Another Trump fan is the government in Poland, which also finds itself under the scrutiny from the EU for not adhering to the bloc’s democratic standards. Should Trump win, leaders in Hungary and Poland would likely feel emboldened to chip away at democratic freedoms in their countries, secure in the knowledge that Washington has their back.
Then there’s what Trump calls “the easy ones,” a group that includes most European leaders, whom the president has said he doesn’t “like as much … or get along with as much.” Longtime U.S. allies such as Germany worry that a second Trump term would do irreparable damage to multilateralism and the transatlantic relationship. Trump, who once called NATO “obsolete,” has lashed out at Berlin since becoming president for not meeting its defense spending pledges. The administration has also gone after Europe for not toeing the U.S. line on everything from China to Iran.
“Unfortunately, it’s become a quite dysfunctional relationship over the last four years,” says Daniel S. Hamilton, a veteran U.S. diplomat and academic who has spent his career traversing the Atlantic. “There have been times earlier when relations were not good. … But the Cold War differences were always in a framework of the Cold War. … Now there’s no overarching glue.”
As dramatic as some of these predictions might seem, Americans shouldn’t expect Joe Biden to immediately do a 180 on U.S. foreign policy if he’s elected.
Foreign governments generally accept that there’s relatively little policy space between Republicans and Democrats on trade these days: You might see fewer tariffs and language more amenable to allies under Biden, but there are no easy trade deals anymore.
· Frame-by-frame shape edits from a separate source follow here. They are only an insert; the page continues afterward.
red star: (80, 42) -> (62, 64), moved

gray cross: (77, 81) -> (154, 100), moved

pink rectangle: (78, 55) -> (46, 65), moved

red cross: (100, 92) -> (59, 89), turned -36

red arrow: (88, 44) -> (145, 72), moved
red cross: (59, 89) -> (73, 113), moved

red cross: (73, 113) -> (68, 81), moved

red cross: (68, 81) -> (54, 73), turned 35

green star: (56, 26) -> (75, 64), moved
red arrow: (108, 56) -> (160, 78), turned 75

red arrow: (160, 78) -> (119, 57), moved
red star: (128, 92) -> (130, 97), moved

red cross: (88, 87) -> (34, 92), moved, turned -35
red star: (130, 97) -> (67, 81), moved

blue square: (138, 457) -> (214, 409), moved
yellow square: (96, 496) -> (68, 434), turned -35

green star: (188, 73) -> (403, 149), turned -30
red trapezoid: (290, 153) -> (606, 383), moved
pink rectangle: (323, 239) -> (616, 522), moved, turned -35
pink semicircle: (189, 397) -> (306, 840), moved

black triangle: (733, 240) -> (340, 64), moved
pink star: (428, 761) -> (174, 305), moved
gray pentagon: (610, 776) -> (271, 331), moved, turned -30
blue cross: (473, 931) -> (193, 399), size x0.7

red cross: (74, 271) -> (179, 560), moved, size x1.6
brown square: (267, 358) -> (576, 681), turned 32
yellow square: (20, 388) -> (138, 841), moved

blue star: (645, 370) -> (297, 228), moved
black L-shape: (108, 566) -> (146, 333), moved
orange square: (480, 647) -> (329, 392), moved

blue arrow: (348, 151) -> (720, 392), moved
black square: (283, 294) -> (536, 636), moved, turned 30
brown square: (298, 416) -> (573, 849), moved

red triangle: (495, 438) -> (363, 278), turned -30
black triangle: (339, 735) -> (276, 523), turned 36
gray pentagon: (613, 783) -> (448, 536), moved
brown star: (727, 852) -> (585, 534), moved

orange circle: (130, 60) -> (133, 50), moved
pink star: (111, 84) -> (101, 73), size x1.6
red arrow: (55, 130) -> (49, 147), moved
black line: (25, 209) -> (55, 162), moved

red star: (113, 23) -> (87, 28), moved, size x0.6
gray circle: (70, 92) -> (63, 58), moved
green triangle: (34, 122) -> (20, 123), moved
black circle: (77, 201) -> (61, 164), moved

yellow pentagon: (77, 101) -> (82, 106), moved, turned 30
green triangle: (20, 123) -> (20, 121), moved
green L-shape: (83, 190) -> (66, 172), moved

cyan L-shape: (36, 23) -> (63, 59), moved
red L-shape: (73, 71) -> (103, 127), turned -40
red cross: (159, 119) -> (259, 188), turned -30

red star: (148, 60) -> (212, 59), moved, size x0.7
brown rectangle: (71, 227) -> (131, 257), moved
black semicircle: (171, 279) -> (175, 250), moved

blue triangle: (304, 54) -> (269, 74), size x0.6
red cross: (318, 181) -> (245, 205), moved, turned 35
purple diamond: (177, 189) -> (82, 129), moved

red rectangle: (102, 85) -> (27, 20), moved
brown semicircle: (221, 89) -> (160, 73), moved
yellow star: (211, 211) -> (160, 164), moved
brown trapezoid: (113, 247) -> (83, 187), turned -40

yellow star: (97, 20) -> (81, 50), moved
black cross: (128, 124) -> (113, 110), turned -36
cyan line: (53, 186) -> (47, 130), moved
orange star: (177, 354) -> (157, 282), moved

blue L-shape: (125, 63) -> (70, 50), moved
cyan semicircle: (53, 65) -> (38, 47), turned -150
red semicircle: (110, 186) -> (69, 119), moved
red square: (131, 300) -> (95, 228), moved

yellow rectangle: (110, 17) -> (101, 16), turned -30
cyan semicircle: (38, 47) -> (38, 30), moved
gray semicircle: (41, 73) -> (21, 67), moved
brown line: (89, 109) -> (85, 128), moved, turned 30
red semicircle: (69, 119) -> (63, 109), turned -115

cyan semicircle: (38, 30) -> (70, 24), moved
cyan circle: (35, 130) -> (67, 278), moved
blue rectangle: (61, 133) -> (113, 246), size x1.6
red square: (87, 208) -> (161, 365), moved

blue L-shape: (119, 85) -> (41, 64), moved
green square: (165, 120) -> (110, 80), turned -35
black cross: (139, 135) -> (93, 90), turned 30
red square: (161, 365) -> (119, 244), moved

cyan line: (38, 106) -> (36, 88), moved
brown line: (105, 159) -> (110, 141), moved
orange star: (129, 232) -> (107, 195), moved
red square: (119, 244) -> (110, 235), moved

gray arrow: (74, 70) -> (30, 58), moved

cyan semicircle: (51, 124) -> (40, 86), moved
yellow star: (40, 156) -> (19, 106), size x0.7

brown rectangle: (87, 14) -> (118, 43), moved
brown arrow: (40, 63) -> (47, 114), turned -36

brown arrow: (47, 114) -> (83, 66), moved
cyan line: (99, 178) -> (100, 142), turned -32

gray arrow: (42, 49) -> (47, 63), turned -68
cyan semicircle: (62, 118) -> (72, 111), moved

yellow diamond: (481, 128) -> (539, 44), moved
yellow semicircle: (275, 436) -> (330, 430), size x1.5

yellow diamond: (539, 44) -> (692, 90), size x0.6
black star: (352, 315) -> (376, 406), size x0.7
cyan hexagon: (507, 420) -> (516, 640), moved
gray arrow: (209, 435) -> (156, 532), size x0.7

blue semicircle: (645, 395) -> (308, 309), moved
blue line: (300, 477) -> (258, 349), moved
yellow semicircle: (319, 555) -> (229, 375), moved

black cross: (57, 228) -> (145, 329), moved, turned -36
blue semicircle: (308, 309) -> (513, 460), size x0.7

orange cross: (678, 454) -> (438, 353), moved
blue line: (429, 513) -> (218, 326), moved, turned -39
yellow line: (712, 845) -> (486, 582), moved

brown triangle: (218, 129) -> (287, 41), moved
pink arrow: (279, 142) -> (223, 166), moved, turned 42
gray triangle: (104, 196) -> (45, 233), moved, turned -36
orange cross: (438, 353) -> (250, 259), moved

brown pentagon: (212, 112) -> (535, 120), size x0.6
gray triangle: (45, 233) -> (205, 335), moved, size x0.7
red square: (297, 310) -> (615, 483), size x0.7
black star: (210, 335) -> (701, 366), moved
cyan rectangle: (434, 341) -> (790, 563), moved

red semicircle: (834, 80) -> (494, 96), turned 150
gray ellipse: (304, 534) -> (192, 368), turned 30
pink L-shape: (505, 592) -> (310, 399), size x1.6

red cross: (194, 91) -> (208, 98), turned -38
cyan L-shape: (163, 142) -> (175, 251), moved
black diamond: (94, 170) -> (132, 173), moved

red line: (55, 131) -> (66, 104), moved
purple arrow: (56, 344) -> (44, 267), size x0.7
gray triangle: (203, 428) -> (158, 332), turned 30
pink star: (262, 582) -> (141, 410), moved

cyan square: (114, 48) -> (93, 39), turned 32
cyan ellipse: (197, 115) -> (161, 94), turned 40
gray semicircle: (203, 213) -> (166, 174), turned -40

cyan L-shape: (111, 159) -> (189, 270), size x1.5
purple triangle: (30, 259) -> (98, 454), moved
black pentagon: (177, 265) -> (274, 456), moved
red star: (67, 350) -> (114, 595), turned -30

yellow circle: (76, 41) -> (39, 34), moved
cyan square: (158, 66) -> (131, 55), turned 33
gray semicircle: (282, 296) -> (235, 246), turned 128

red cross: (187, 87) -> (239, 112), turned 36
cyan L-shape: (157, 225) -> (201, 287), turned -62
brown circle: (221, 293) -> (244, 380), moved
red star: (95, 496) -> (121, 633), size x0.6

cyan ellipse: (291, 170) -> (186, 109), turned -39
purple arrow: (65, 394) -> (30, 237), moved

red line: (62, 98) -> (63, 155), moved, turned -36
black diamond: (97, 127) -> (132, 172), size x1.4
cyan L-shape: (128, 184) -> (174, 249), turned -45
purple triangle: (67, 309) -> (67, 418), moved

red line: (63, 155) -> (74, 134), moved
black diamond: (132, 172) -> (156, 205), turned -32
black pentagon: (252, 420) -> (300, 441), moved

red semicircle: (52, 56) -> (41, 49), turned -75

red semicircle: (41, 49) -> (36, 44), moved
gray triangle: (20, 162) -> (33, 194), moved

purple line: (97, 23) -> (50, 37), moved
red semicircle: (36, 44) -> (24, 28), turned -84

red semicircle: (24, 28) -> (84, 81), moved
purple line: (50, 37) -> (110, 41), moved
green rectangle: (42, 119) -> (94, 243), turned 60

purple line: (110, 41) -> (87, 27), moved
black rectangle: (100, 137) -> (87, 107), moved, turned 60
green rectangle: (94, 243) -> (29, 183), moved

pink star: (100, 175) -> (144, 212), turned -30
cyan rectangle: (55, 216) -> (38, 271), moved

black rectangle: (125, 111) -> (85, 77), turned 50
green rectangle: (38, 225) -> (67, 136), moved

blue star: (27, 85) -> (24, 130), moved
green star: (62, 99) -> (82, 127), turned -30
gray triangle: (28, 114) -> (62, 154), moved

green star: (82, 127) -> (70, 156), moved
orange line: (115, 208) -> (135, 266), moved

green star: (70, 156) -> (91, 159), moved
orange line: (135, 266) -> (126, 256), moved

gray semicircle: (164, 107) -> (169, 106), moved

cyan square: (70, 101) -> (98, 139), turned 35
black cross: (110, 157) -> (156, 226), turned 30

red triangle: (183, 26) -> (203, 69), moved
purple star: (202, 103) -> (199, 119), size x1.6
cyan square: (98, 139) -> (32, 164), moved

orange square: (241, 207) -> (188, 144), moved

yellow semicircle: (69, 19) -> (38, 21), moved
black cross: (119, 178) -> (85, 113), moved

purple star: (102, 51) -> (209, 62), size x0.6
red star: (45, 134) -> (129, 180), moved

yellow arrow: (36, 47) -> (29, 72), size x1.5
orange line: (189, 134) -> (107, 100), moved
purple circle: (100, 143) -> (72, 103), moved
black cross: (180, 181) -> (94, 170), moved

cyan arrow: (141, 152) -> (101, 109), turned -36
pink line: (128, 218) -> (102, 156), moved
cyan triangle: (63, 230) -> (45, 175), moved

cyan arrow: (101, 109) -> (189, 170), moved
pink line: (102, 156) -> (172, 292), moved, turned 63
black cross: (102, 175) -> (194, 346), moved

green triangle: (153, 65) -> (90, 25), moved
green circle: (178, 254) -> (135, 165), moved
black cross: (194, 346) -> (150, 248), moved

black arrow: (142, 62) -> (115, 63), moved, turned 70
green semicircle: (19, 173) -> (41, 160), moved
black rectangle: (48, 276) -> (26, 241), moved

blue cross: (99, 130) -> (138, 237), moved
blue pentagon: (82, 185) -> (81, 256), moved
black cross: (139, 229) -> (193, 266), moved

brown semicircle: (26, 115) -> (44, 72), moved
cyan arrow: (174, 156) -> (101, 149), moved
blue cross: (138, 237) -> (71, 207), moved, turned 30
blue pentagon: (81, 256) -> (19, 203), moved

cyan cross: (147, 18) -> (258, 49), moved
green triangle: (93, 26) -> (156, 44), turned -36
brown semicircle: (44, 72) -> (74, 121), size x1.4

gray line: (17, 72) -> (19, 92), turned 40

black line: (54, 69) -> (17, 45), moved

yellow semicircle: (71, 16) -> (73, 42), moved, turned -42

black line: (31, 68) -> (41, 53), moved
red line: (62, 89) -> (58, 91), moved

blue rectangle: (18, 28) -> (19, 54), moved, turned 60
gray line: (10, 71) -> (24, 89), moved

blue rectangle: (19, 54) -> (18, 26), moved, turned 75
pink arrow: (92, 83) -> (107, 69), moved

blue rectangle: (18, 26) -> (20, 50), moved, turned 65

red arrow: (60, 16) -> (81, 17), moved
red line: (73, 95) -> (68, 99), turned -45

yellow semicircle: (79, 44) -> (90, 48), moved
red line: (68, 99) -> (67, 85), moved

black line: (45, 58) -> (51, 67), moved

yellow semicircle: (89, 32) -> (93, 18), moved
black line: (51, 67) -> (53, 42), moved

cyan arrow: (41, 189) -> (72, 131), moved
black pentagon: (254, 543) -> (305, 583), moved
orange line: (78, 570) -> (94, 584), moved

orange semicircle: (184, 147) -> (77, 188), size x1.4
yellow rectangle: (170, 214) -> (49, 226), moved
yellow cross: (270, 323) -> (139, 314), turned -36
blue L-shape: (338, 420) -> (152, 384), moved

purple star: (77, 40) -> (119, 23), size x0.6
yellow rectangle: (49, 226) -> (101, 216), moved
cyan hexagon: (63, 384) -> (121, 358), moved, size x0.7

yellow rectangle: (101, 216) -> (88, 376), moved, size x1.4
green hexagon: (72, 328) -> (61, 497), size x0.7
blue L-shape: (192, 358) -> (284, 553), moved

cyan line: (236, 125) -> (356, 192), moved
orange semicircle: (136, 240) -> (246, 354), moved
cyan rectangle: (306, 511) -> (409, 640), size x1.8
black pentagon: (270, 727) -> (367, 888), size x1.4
And the United States is in retreat regardless of who wins the election, lacking the political will and the resources to be what James Crabtree, a professor at the National University of Singapore, calls “an all-round, all-weather superpower.”
Trump might continue to accelerate the trend, and Biden’s rhetoric on a range of issues would be sharply different, but a President Biden would also be tied up in domestic crises, starting with Covid-19 management and recovery.
A continued retreat comes with risks for both America and the world, however. The EU is doing heavy lifting on climate change and forging an independent course on China relations. Russia and Turkey are asserting themselves across the Middle East and North Africa. A growing China continues its massive global infrastructure and financing programs, and the U.N. Security Council is, largely, an irrelevance.
Even if America doesn’t get another four years of Donald Trump, Trumpism will have made a lasting impact on the world.